HORACIO CASTELLANOS MOYA
Le dégoût - Thomas Bernhard à San Salvador
Traduction de l'espagnol (Salvadore) de Robert Amutio
"C’est pourquoi ça me fait rire que tu sois ici, Moya, je ne comprends pas comment tu as eu l’idée de venir dans ce pays, de rester dans ce pays, c’est une véritable absurdité si ce qui t’intéresse c’est d’écrire de la littérature, cela prouve qu’en réalité ça ne t’intéresse pas d’écrire de la littérature, on ne peut pas s’intéresser à la littérature et choisir un pays aussi dégénéré que celui-ci, un pays où personne ne lit de la littérature, un pays où le peu de gens qui lisent ne liraient jamais un livre de littérature, même les jésuites ont fermé les cours de littérature dans leur université, ça te donne une idée, Moya, ici personne ne s’intéresse à la littérature, et c’est pourquoi les jésuites ont fermé les cours, parce qu’il n’y a pas d’étudiants en littérature, tous les jeunes veulent étudier le management d’entreprise dans ce pays, ça oui c’est intéressant, pas la littérature, tout le monde veut faire des études de management d’entreprise dans ce pays, en réalité dans peu de temps il n’y aura plus que des managers d’entreprise, un pays dont les habitants seront tous des managers d’entreprise, voilà la vérité, voilà l’horrible vérité, me dit Vega.

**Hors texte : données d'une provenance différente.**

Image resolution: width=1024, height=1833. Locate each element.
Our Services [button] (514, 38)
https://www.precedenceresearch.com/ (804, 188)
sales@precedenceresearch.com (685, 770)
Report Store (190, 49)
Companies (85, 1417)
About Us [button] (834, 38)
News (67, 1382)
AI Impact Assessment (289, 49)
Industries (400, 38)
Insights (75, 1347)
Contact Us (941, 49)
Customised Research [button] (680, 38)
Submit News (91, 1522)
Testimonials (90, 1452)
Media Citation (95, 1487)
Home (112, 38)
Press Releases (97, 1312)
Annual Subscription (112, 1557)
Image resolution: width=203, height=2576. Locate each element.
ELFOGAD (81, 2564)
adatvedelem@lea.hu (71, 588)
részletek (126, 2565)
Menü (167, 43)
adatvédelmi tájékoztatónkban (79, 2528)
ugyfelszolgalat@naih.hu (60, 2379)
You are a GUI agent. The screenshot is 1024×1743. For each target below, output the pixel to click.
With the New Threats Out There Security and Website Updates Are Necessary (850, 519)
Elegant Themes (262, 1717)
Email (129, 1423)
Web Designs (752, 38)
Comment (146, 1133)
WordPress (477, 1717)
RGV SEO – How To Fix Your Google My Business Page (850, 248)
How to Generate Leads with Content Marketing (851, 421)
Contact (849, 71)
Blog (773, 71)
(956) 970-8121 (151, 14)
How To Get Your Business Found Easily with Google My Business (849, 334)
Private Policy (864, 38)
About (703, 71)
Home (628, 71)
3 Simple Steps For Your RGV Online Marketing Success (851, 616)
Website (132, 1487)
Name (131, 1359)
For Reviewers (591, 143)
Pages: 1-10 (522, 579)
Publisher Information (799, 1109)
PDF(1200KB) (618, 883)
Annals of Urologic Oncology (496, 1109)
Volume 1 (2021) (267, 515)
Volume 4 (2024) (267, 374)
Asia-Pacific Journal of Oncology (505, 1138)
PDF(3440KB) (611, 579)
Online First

La littérature n’intéresse personne, et l’histoire non plus, ni rien qui ait à voir avec la pensée ou avec les humanités, c’est pourquoi les études d’histoire n’existent plus, aucune université ne propose d’études d’histoire, un pays incroyable, Moya, personne ne peut entreprendre des études d’histoire parce qu’il n’y en a pas, et il n’y en a pas parce que l’histoire n’intéresse personne, c’est la vérité, me dit Vega. Et il y a encore des hurluberlus pour appeler cet endroit “nation”, un non-sens, une stupidité qui ferait rire si ce n’était pas grotesque : comment peut-on appeler “nation” un endroit peuplé d’individus qui ne trouvent aucun intérêt à avoir une histoire ni à savoir quoi que ce soit de leur histoire, un endroit peuplé d’individus dont le seul intérêt est d’imiter les militaires et d’être managers d’entreprise, me dit Vega. Un énorme dégoût, Moya, un gigantesque dégoût, c’est ce que fait naître en moi ce pays."